Sally can distribute a combination of eligible2 and non-eligible dividends between her and her spouse ($41,000 to her and $20,000 to her spouse), leaving approximately $24,000 annually to invest inside her corporation for their retirement. Since she is required to pay both the employer and employee contributions to the Canada Pension Plan (CPP) she chooses to not participate in the program and pay herself solely through dividends. After a 35 year career, Sally can retire with a corporate investment portfolio of approximately $2.2 million. Sally and her spouse can live off the returns of this portfolio3 until their death 25 years after retirement.

Sally is certainly at the upper limit of what might be defined as the middle class regarding income, but is she substantially better off with her private corporation? To answer this, let's introduce JT. JT's spouse also works part-time. JT had a successful 20-year career as a teacher before moving into politics. As a politician, he spent 15 years as a member of parliament before retiring. Being in the public service his entire life, JT is in the fortunate position to be part of a defined benefit pension plan. His family's situation can be summarised as follows:

  • JT's gross income as a teacher:95,000
  • JT's gross income as an MP:176,000
  • Spouse's gross income:25,000
  • Net income required to meet their lifestyle:80,000
  • JT's teaching pension:38,000
  • JT's MP pension:79,200
  • JT's CPP income:7,700
  • Spouse's CPP income:4,300

JT and his spouse also enjoy a 25-year retirement.

The comparison between Sally's family and JT's family can get complicated. For the sake of comparative simplicity, we will ignore inflation and variations in salary and assume their 35-year working careers, and 25-year retirement composes the entirety of their incomes. For taxation, we will assume both live in Ontario.





































Who is Paying their Fair Share of Taxes?

 

Sally

JT

Taxes Over Career

$661,000

$970,000

Taxes During Retirement4

$208,000

$574,000

Taxes on Death5

$725,000

$0

Lifetime Taxes Paid

$1,594,000

$1,544,000

Lifetime Net Income

$3,723,000

$6,969,000

 

 

 

Total Net Income received from Public Funded Sources6

$107,000

$7,638,000

Total contributed to Public Sources7

$1,631,000

$2,470,000

Net Lifetime Contribution to Public Sources

$1,524,000

($5,168,000)

Sally's taxes are lower over her lifetime, but this is more than made up by the taxation of her corporation on death. Sally ends up paying more taxes than JT despite receiving almost half the net income he does. When we look at who positively contributed to the general revenue of the country, Sally put in over $1.5 million during her lifetime while JT paid nearly $5.2 million over his lifetime. Although JT does not get any tax breaks, his taxes do not cover his salary, and while he contributes to his pension plan and CPP, his employer contributes an equal percentage.

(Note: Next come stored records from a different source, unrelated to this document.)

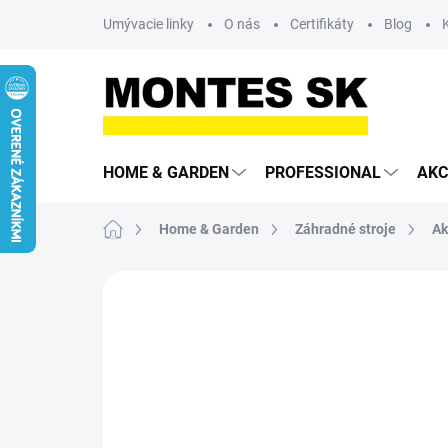
Prejsť
Umývacie linky
O nás
Certifikáty
Blog
na
obsah
HOME & GARDEN
PROFESSIONAL
AKC
Domov
Home & Garden
Záhradné stroje
Ak
Neohodnotené
Podrobnosti hodn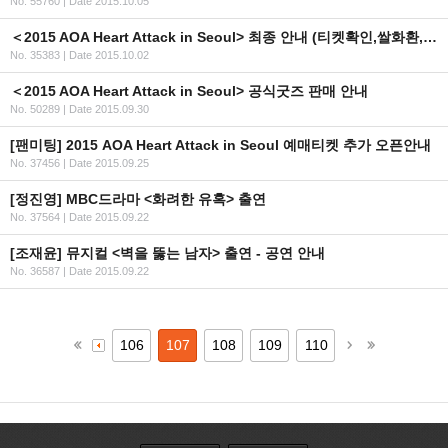
No. 55760
|
Date 2015.10.05
＜2015 AOA Heart Attack in Seoul> 최종 안내 (티켓확인,쌀화환,굿즈,현장판매)
No. 35383
|
Date 2015.10.02
＜2015 AOA Heart Attack in Seoul> 공식굿즈 판매 안내
No. 50289
|
Date 2015.09.30
[팬미팅] 2015 AOA Heart Attack in Seoul 예매티켓 추가 오픈안내
No. 37456
|
Date 2015.09.25
[정진영] MBC드라마 <화려한 유혹> 출연
No. 37564
|
Date 2015.09.22
[조재윤] 뮤지컬 <벽을 뚫는 남자> 출연 - 공연 안내
No. 36587
|
Date 2015.09.22
106
107
108
109
110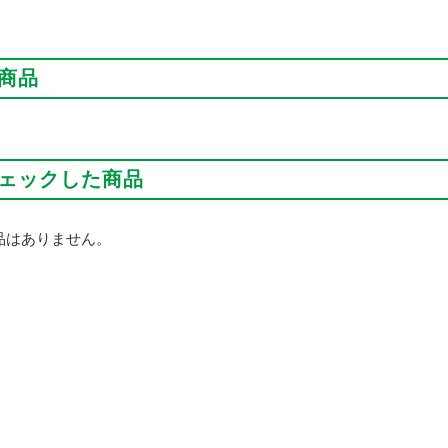
商品
ェックした商品
品はありません。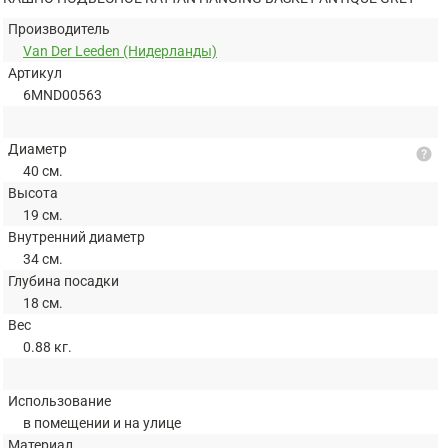
Производитель
Van Der Leeden (Нидерланды)
Артикул
6MND00563
Диаметр
help
40 см.
Высота
19 см.
Внутренний диаметр
34 см.
Глубина посадки
18 см.
Вес
0.88 кг.
Использование
в помещении и на улице
Материал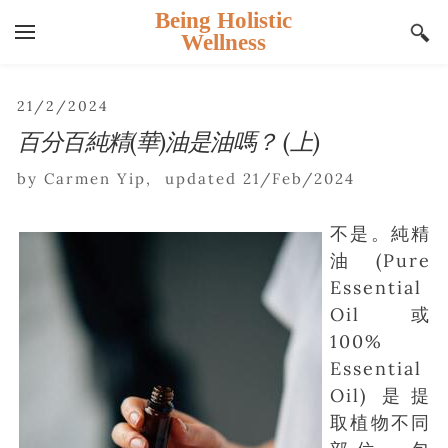
Being Holistic
Wellness
YOUR CART
Search by typing & pressing enter
主頁
21/2/2024
百分百純精(華)油是油嗎？ (上)
整全健康療法
運動療法
整全健康療法 Holistic Wellness
by Carmen Yip, updated 21/Feb/2024
Approach
香薰療法
運動療法 Physical Exercise
不是。純精
整全療法問與答 Holistic Wellness
均衡飲食法
Therapy Q&A
瑜伽 Yoga
香薰療法 Aromatherapy
油
(Pure
Essential
催眠療法
芳療瑜伽 Aroma Yoga
整全香薰治療諮詢 Holistic
均衡飲食法 Balanced Diet Approach
Oil 或
Aromatherapy Consultation
Blog
孕婦瑜伽 Prenatal Yoga
1 對 1 營養諮詢 Nutrition Consultation
100%
芳療護膚品私人配製 (Aromatherapy
Essential
網站及服務條款及細則
普拉提 Pilates
Skincare Products Private Formulation)
Oil)
是提
網站免責權聲明
瑜伽伸展及普拉提 問與答 Q&A
取植物不同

This should not be misconstrued as an indictment of our public sector, but rather a reality check in the face of present generalised rhetoric. If Sally has not contributed her fair share of taxes over her lifetime, both in total taxes paid and positive net contribution to general revenue, then "fair" has become the latest four-letter word.

The fact is, owning a private corporation does not make one part of the wealthy. Employees of the public sector and large corporations enjoy benefits and retirement plans that are unavailable to the private business owner. The only means private business has to narrow the gap are the few tax breaks currently available, tax breaks that help save for retirement but don't ultimately negatively impact the general revenue.

The real middle class is perhaps the employees of private business who, due to the costs, often suffer inferior benefits and lack of group retirement plans. If the tax burden on private business increases further, it will be both to the detriment of the private business employee and private business itself There are only a limited number of public sector and large corporate job positions. Rather than destroying this crucial employment sector, help them to compete with the large corporate and public sector employers to provide competitive employment.

1. [Are you in the middle class? January 27, 2015 MoneySense Magazine, authors: David Hodges and Mark Brown.]
2. [Due to her corporate investment portfolio]
3. [That is, the $2.2 million base is preserved.]
4. [Old Age Security has not been included in the considerations.]
5. [Excludes probate fees and ignores savings from excess earnings. Includes wind-up of corporation & corporate portfolio on death]
6. [Public payroll and pensions, and CPP]
7. [Taxes and CPP contributions]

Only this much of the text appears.